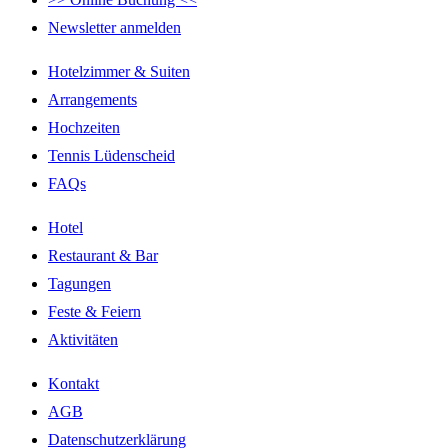
Newsletter anmelden
Hotelzimmer & Suiten
Arrangements
Hochzeiten
Tennis Lüdenscheid
FAQs
Hotel
Restaurant & Bar
Tagungen
Feste & Feiern
Aktivitäten
Kontakt
AGB
Datenschutzerklärung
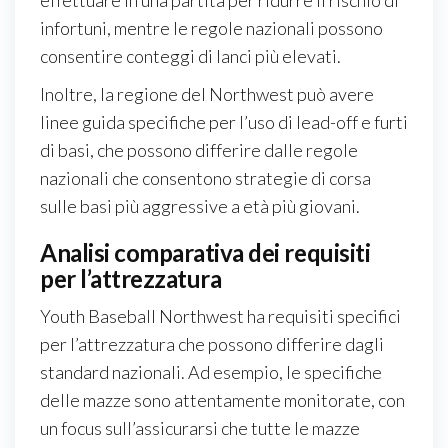
infortuni, mentre le regole nazionali possono
consentire conteggi di lanci più elevati.
Inoltre, la regione del Northwest può avere
linee guida specifiche per l’uso di lead-off e furti
di basi, che possono differire dalle regole
nazionali che consentono strategie di corsa
sulle basi più aggressive a età più giovani.
Analisi comparativa dei requisiti
per l’attrezzatura
Youth Baseball Northwest ha requisiti specifici
per l’attrezzatura che possono differire dagli
standard nazionali. Ad esempio, le specifiche
delle mazze sono attentamente monitorate, con
un focus sull’assicurarsi che tutte le mazze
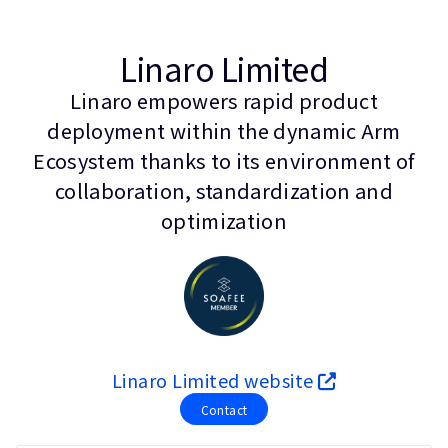
企業情報
人材採用
Linaro Limited
研究連携
ウェブサイト
Linaro empowers rapid product
IR関連
deployment within the dynamic Arm
セキュリティ脆弱性の報告
Ecosystem thanks to its environment of
collaboration, standardization and
グローバル本社
optimization
110 Fulbourn Road
Cambridge, UK
CB1 9NJ
Tel: + 44(1223) 400 400 [main reception]
Fax: + 44(1223) 400 410
全てのオフィスを見る
Linaro Limited website
Contact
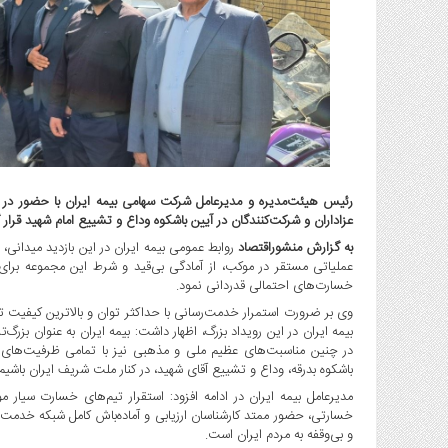
گاز
و
پتروشیمی
صنعت
و
خودرو
استارت
آپ
و
رئیس هیئت‌مدیره و مدیرعامل شرکت سهامی بیمه ایران با حضور در م
عزاداران و شرکت‌کنندگان در آیین باشکوه وداع و تشییع امام شهید قرار 
فن
آوری
به گزارش منشوراقتصاد
روابط عمومی بیمه ایران در این بازدید میدانی، 
عملیاتی مستقر در موکب، از آمادگی بی‌قید و شرط این مجموعه برای
بانک
خسارت‌های احتمالی قدردانی نمود.
،
وی بر ضرورت استمرار خدمت‌رسانی با حداکثر توان و بالاترین کیفیت ت
بیمه
بیمه ایران در این رویداد بزرگ، اظهار داشت: بیمه ایران به عنوان بزرگ
و
در چنین مناسبت‌های عظیم ملی و مذهبی نیز با تمامی ظرفیت‌های خ
ارز
باشکوه بدرقه، وداع و تشییع آقای شهید، در کنار ملت شریف ایران باشیم و
دیجیتال
مدیرعامل بیمه ایران در ادامه افزود: استقرار تیم‌های خسارت سیا
کشاورزی
خسارتی، حضور ممتد کارشناسان ارزیابی و آماده‌باش کامل شبکه خدمت
و
و بی‌وقفه به مردم ایران است.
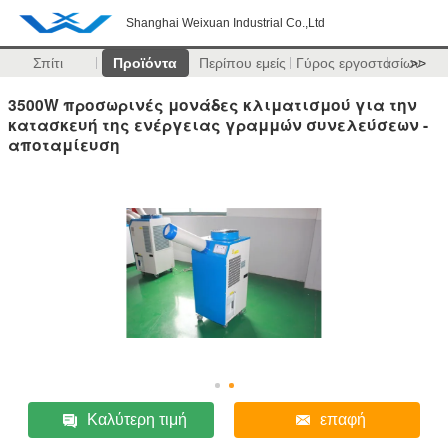
Shanghai Weixuan Industrial Co.,Ltd
Σπίτι
Προϊόντα
Περίπου εμείς
Γύρος εργοστασίων
>>
3500W προσωρινές μονάδες κλιματισμού για την
κατασκευή της ενέργειας γραμμών συνελεύσεων -
αποταμίευση
Καλύτερη τιμή
επαφή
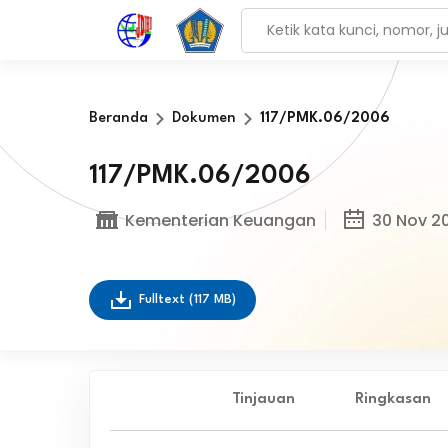
Beranda
Dokumen
117/PMK.06/2006
117/PMK.06/2006
Kementerian Keuangan
30 Nov 2
Fulltext
(117 MB)
Tinjauan
Ringkasan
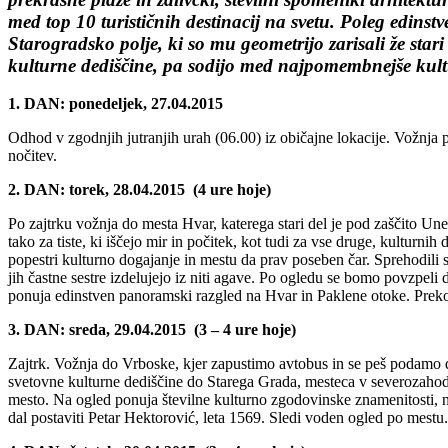
med top 10 turističnih destinacij na svetu. Poleg edinst
Starogradsko polje, ki so mu geometrijo zarisali že st
kulturne dediščine, pa sodijo med najpomembnejše kul
1. DAN: ponedeljek, 27.04.2015
Odhod v zgodnjih jutranjih urah (06.00) iz običajne lokacije. Vožnja p
nočitev.
2. DAN: torek, 28.04.2015 (4 ure hoje)
Po zajtrku vožnja do mesta Hvar, katerega stari del je pod zaščito Unes
tako za tiste, ki iščejo mir in počitek, kot tudi za vse druge, kulturni
popestri kulturno dogajanje in mestu da prav poseben čar. Sprehodili
jih častne sestre izdelujejo iz niti agave. Po ogledu se bomo povzpeli
ponuja edinstven panoramski razgled na Hvar in Paklene otoke. Preko V
3. DAN: sreda, 29.04.2015 (3 – 4 ure hoje)
Zajtrk. Vožnja do Vrboske, kjer zapustimo avtobus in se peš podamo
svetovne kulturne dediščine do Starega Grada, mesteca v severozahodn
mesto. Na ogled ponuja številne kulturno zgodovinske znamenitosti, na
dal postaviti Petar Hektorović, leta 1569. Sledi voden ogled po mestu.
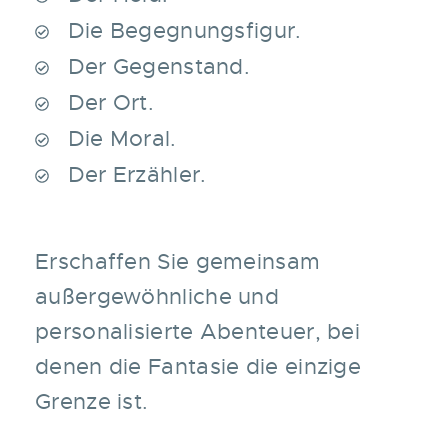
Die Begegnungsfigur.
Der Gegenstand.
Der Ort.
Die Moral.
Der Erzähler.
Erschaffen Sie gemeinsam
außergewöhnliche und
personalisierte Abenteuer, bei
denen die Fantasie die einzige
Grenze ist.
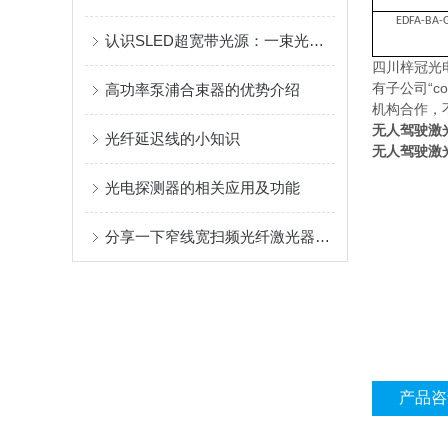
EDFA-BA-
认识SLED超宽带光源：一束光里的丰富光谱
四川梓冠光
有子公司“
高功率泵浦合束器的优势介绍
机构合作，
无人驾驶激
光纤延迟线的小知识
无人驾驶激
光电探测器的相关应用及功能
分享一下窄线宽扫频光纤激光器的使用方法
产品咨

● ● ●

[TASK TO COMPLETE] Which lines above include the word "حضور"? Pick them out and copy them.

[RESPONSE BELOW]
رئیس هیئت‌مدیره و مدیرعامل شرکت سهامی بیمه ایران با حضور در م
خسارتی، حضور ممتد کارشناسان ارزیابی و آماده‌باش کامل شبکه خدمت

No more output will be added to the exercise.